I love the rituals they have I love the incense and the

the beautiful imagery but

(there’s a dark side

to it of course like everything but

so my parents finally stopped going

which was big

versus:

…the priest would say to my parents where’s your little delinquent. But um, I really love the Catholic I love I loved that I was raised Catholic I love a lot of the, like, I love the rituals they have I love the incense and the, the beautiful imagery but, there’s a dark side to it of course like everything but, so my parents finally stopped going, which was big…

And now listen: which transcription is better?

 

And we can reveal rhythm:

landed in 1951 in Montreal

as I say, my brother came to pick us up,

pick us up,

at Kingston station

 

pouring with rain it was pouring with rain

in the middle of the night you might say three-thirty

but when we got there they,

they made tea and we had toast–

we thought what a lovely toaster

we liked the toaster

and the toast

so that was when we said we’d have to get one.

I remember it was a Sunbeam.

versus:

Landed in 1951 in Montreal.

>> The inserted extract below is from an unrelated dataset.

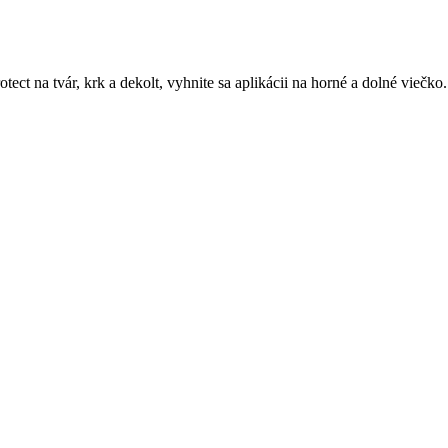
ect na tvár, krk a dekolt, vyhnite sa aplikácii na horné a dolné viečk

As I say, my brother came to pick us up at Kingston Station. Pouring with rain, it was pouring with rain, in the middle of the night, you might say three-thirty. But when we got there, they, they made tea and we had toast. We thought was lovely toaster, we liked the toaster, and the toast, so that was when we said we’d have to get one. I remember it was a Sunbeam.

And now listen:

 

And we can recognize silence, allow for emotion:

we enjoyed the cottage while we had it

but then, my husband

when he died, I couldn’t keep a good look after a cottage and a house

and he died of prostate cancer, so he was only 58

and so o

I lived in the

house we built cottage uh bungalow we built

and uh

then I was

left alone

n

did most of the work I did cement work and

wood work and

all sorts

built cupboards.

I enjoyed working with, my hands

versus:

We enjoyed the cottage while we had it, but then, my husband, when he died, I couldn’t keep a good look after a cottage and a house. He died of prostate cancer, so he was only 58. And so I lived in the house we built, cottage, bungalow we built, and then I was left alone. Did most of the work. I did cement work and, wood work and, all sorts. Built cupboards. I enjoyed working with my hands.

Listen again?

 

Tedlock says that we

must stop treating oral narratives

as if [we] were reading prose

when in fact [we]are listening to dramatic poetry.  (725)

But first and foremost, oral histories are human documents. Could Tedlock and I be getting too poetical? What if the story itself is more important to the speaker than the way they told it? What if they would prefer to be granted the authority of prose?

What if I’m hearing trees instead of the forest?

Transcribing toast instead of the train ride?

If we give ourselves  s p a c e  in transcription, we need to be attentive to the way we then occupy that space, and how that affects what the original speaker intended for their words.

 

—Ella Mackay Singh

 

Works Cited

Jones, Rebecca. “Blended Voices: Crafting a Narrative from Oral History Interviews.” The Oral History Review. 31.1 (2004): 23–42.

Tedlock, Dennis. “Learning to Listen: Oral History as Poetry.” boundary 2. 3.3 (Spring 1975): 707–728.